100% matière grasse
— Prends également une plaquette de beurre de 250 grammes, m’a-t-elle lancé quand je quittais la cuisine pour le garage.
— Doux ou salé ?
— Doux ! c’est pour un gâteau.
Ce petit dialogue innocent, comme l’Hexagone en compte deux millions chaque jour, regorge néanmoins d’informations implicites lourdes de signification.
“Prends” : N’allez pas croire que je sorte du supermarché sans payer ; Épouse-En-Tablier-Rouge aurait dit “Vole”.
“Egalement” : Il est donc sous-entendu que je devais ramener d’autres denrées de ma sortie hebdomadaire.
“Une plaquette de beurre” : On visualise bien la forme attendue de l’emballage ; ça aide à se repérer dans la diversité des produits alignés sur les étagères de l’armoire réfrigérante.
“250 grammes” : Une demi-livre, aurait dit ma mère jadis, mais Épouse-Enfarinée ne mesure pas en livres.
“Lancé” : J’avais donc, au moment précis où cette injonction fut prononcée, déjà entamé un mouvement qui m’éloignait de mon épouse.
“Cuisine” : Où mieux qu’en ce lieu pour évoquer de tels ingrédients ?

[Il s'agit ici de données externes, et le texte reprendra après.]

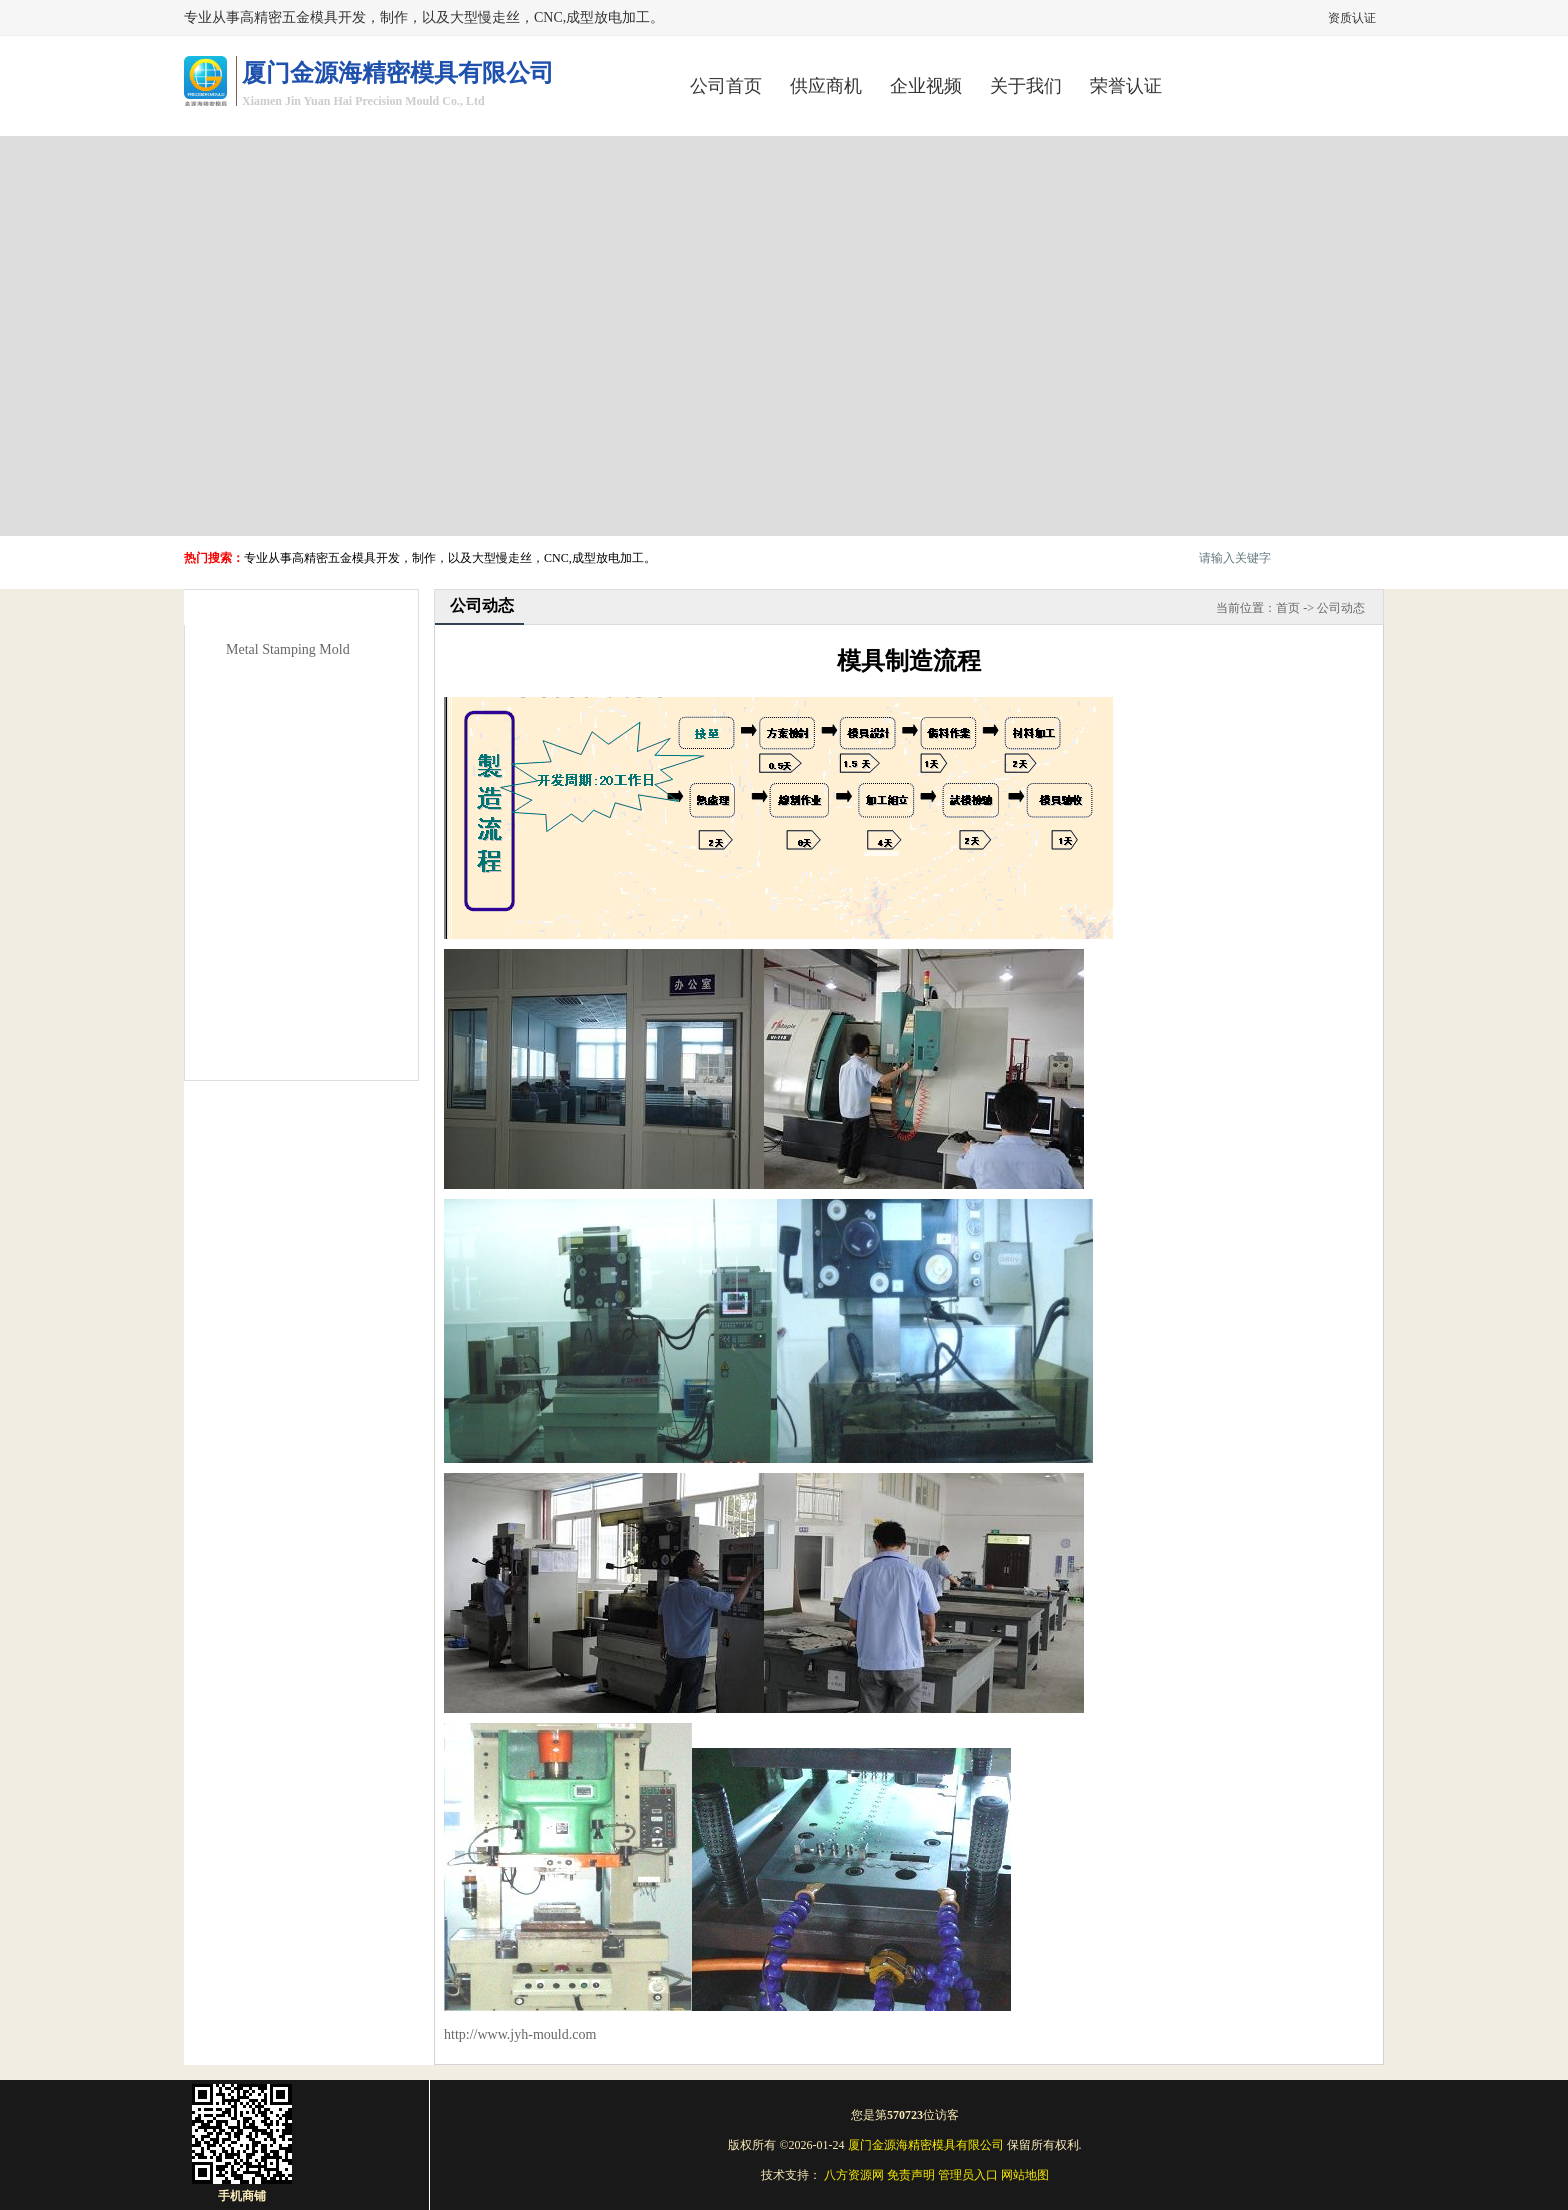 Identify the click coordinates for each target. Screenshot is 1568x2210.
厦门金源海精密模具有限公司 (926, 2145)
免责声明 (911, 2175)
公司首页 (726, 86)
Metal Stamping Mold (288, 649)
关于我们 (1026, 86)
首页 (1288, 608)
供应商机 (826, 86)
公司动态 (1341, 608)
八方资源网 (854, 2175)
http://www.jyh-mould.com (520, 2034)
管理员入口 (968, 2175)
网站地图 (1025, 2175) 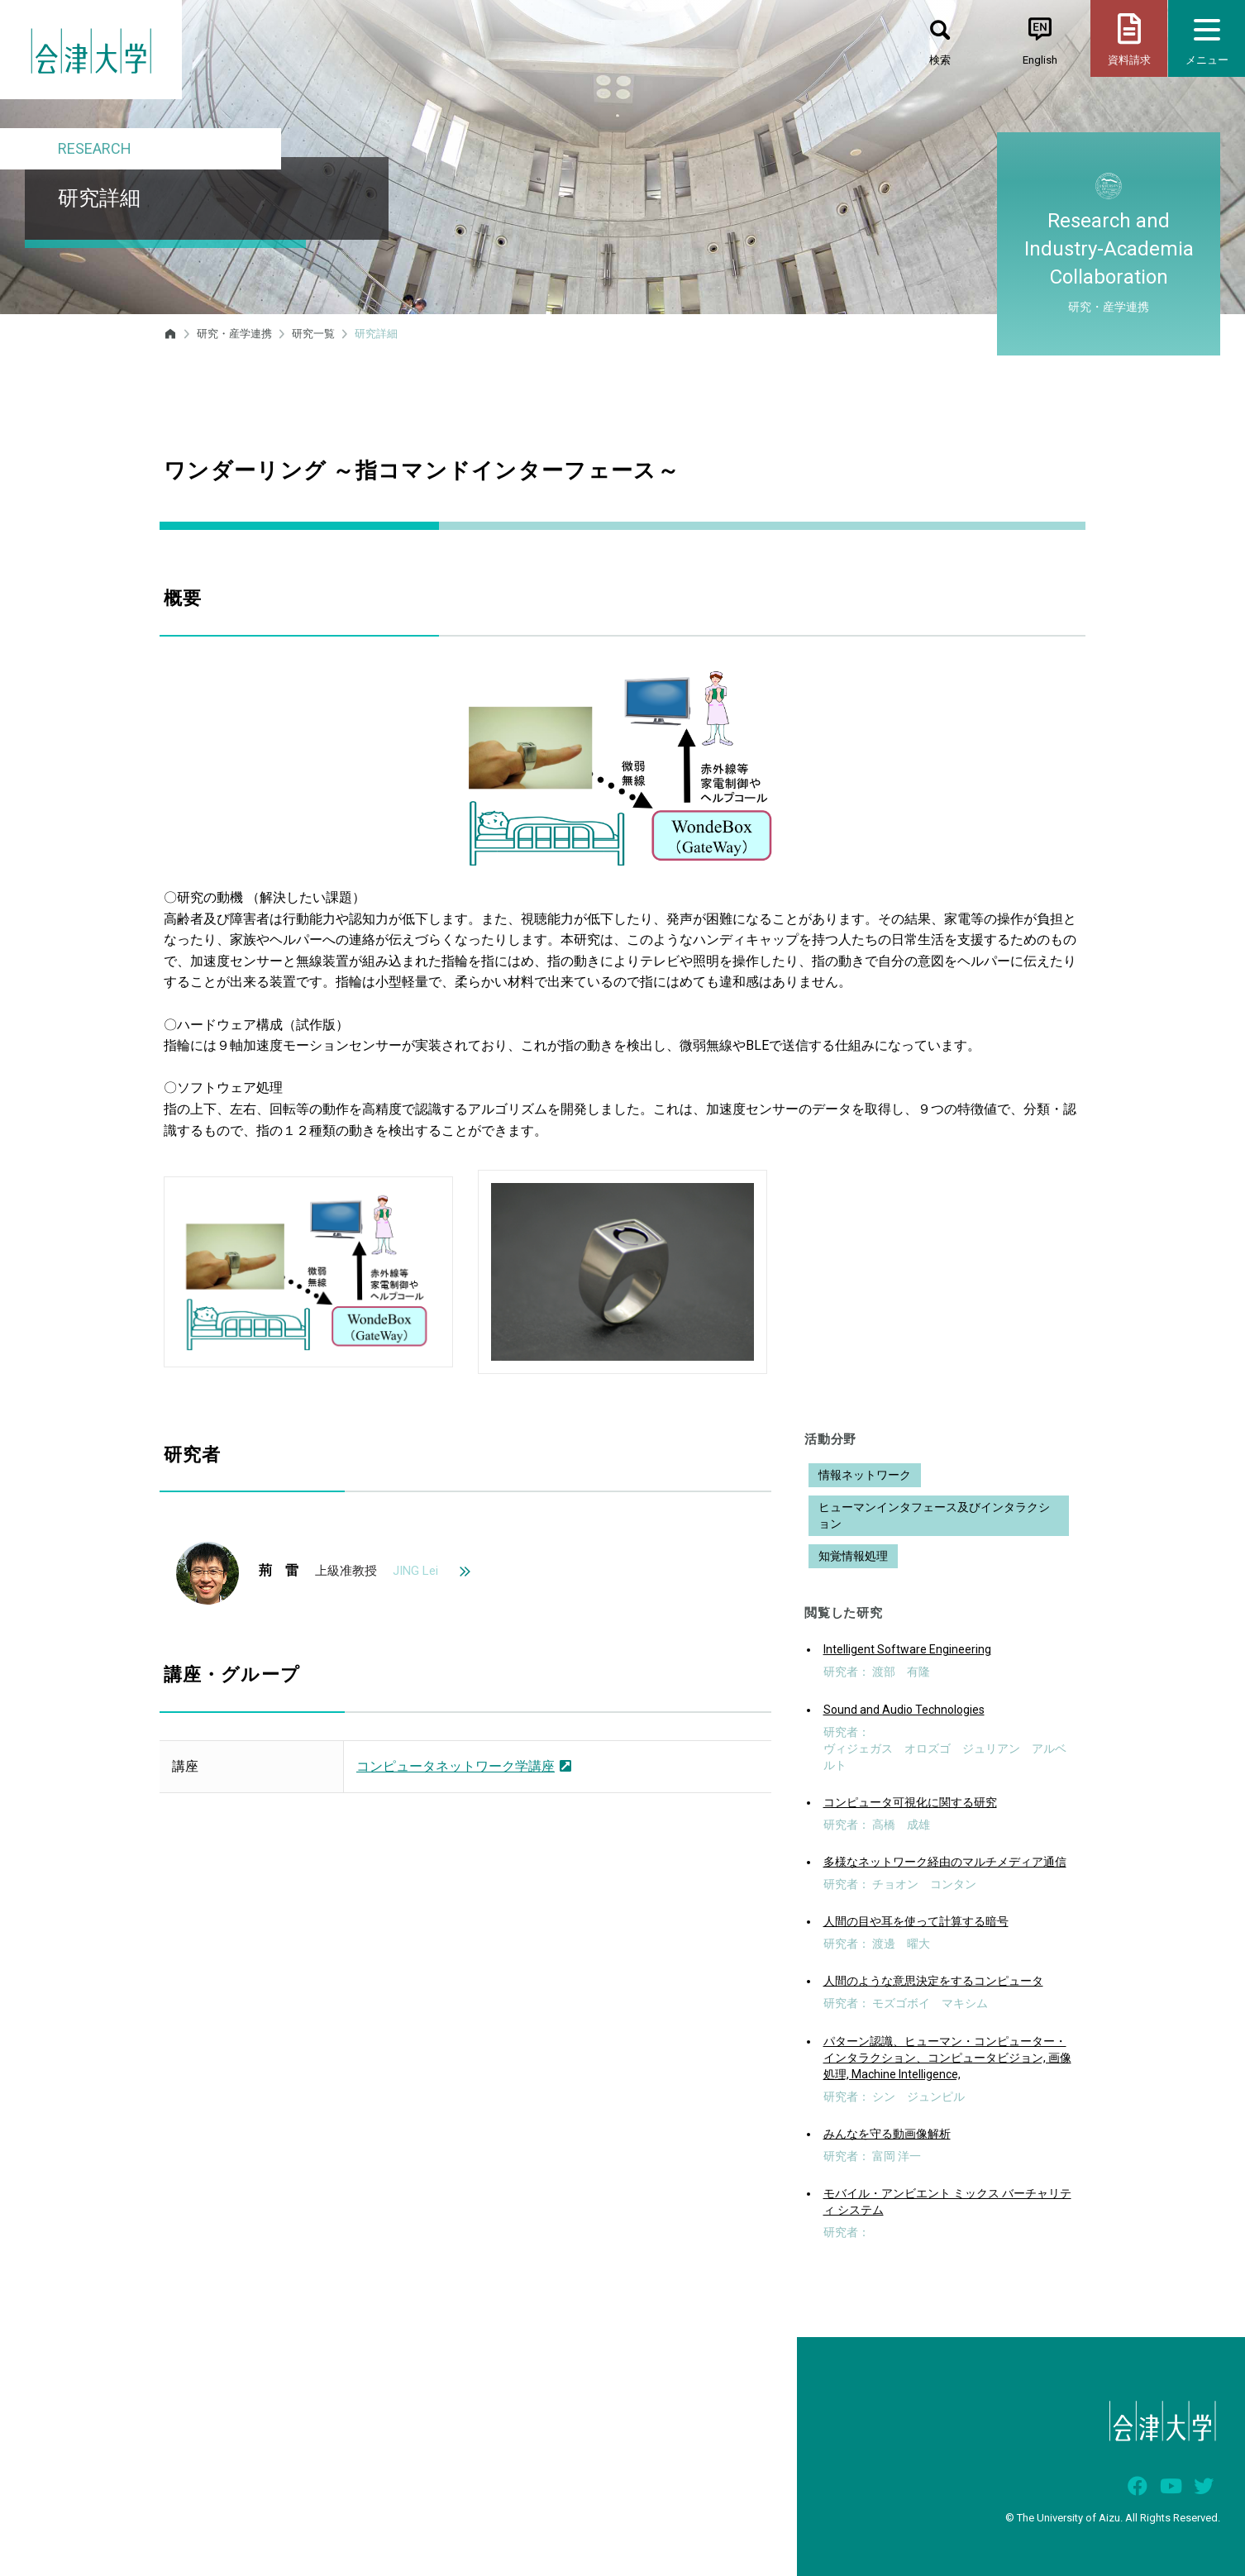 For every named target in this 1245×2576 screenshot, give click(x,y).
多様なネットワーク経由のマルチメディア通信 (944, 1861)
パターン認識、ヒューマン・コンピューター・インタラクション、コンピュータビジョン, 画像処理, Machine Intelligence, (947, 2058)
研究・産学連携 (234, 333)
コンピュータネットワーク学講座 (463, 1766)
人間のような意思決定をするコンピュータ (933, 1980)
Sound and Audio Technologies (904, 1709)
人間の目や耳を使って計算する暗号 (916, 1921)
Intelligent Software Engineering (907, 1649)
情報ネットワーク (864, 1474)
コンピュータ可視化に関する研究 (910, 1802)
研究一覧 (313, 333)
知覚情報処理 (853, 1555)
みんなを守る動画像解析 (887, 2133)
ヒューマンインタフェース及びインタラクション (934, 1515) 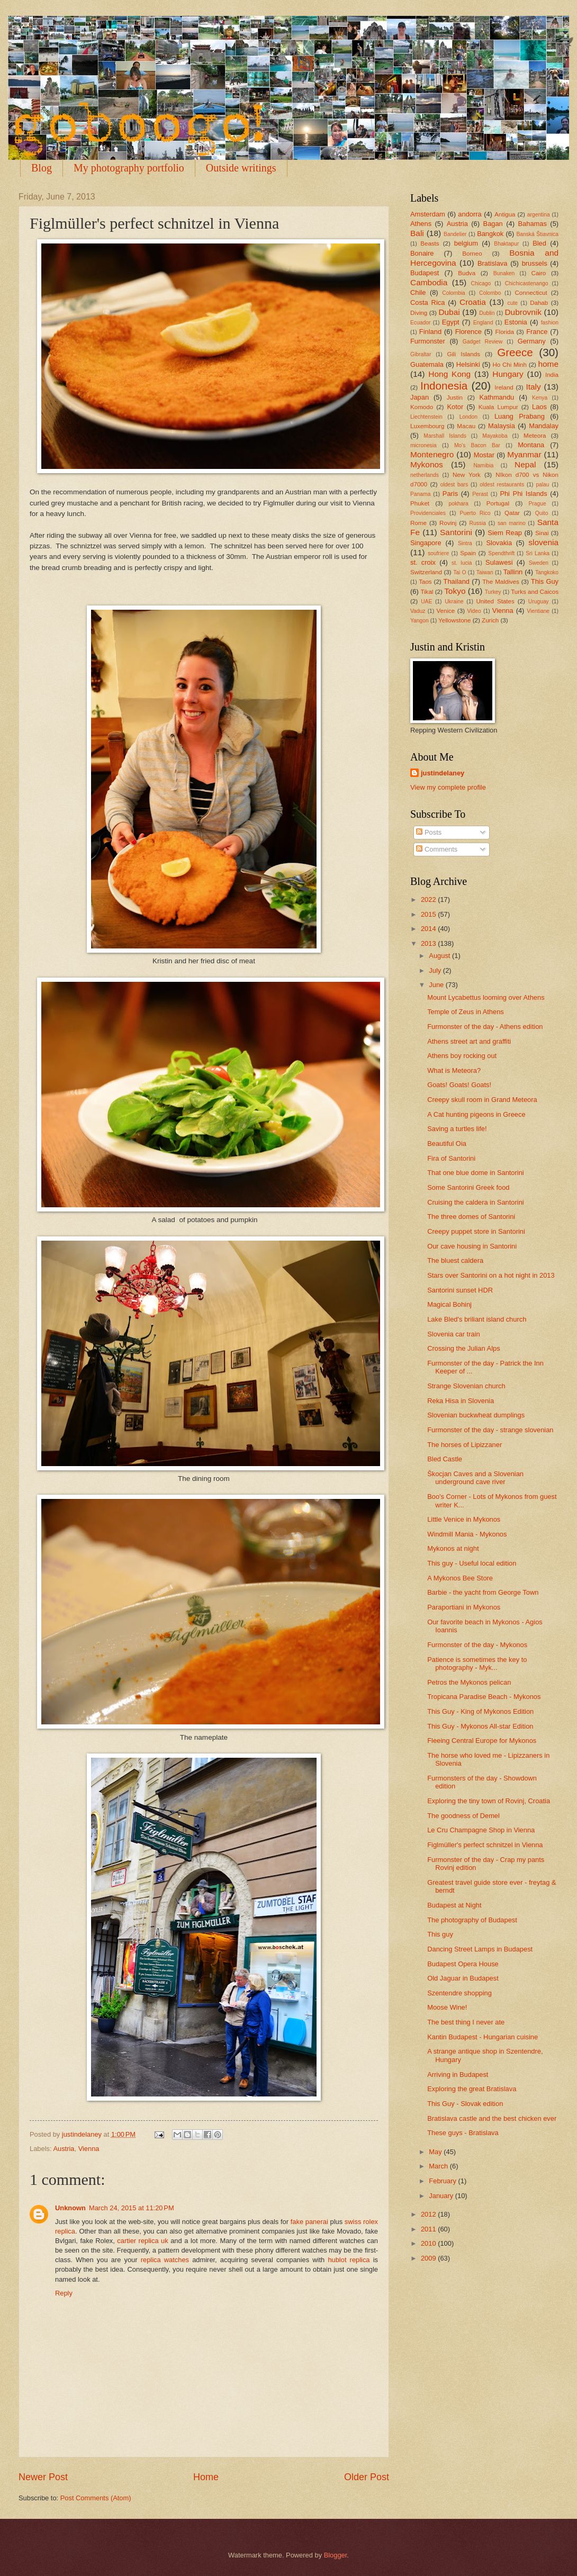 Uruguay (538, 601)
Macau (466, 426)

“Garage” : La voiture s’y niche, assez classiquement et, visiblement, n’en n’était pas encore sortie pour se retrouver, comme parfois, dans l’allée qui y conduit.
“Doux ou salé” : C’est donc que la question se pose et que tantôt l’un ou tantôt l’autre est déposé dans le panier à provisions.
“Doux !” : La réponse fuse, nette, précise, pas de place à l’hésitation ; le choix était prémédité.
“C’est pour un gâteau” : Un gâteau avec du beurre ne peut-il être composé de beurre salé ? Visiblement Épouse-Décidée a, de longue date, choisi son camp.
“C’est pour un gâteau” : 250 grammes pour un — un seul ! — gâteau ; bigre, ce sera un goûteux gâteau.
“C’est pour un gâteau” : On notera toutefois que ce court dialogue ne laisse pas deviner qui mangera le gâteau... ni s’il sera mangé.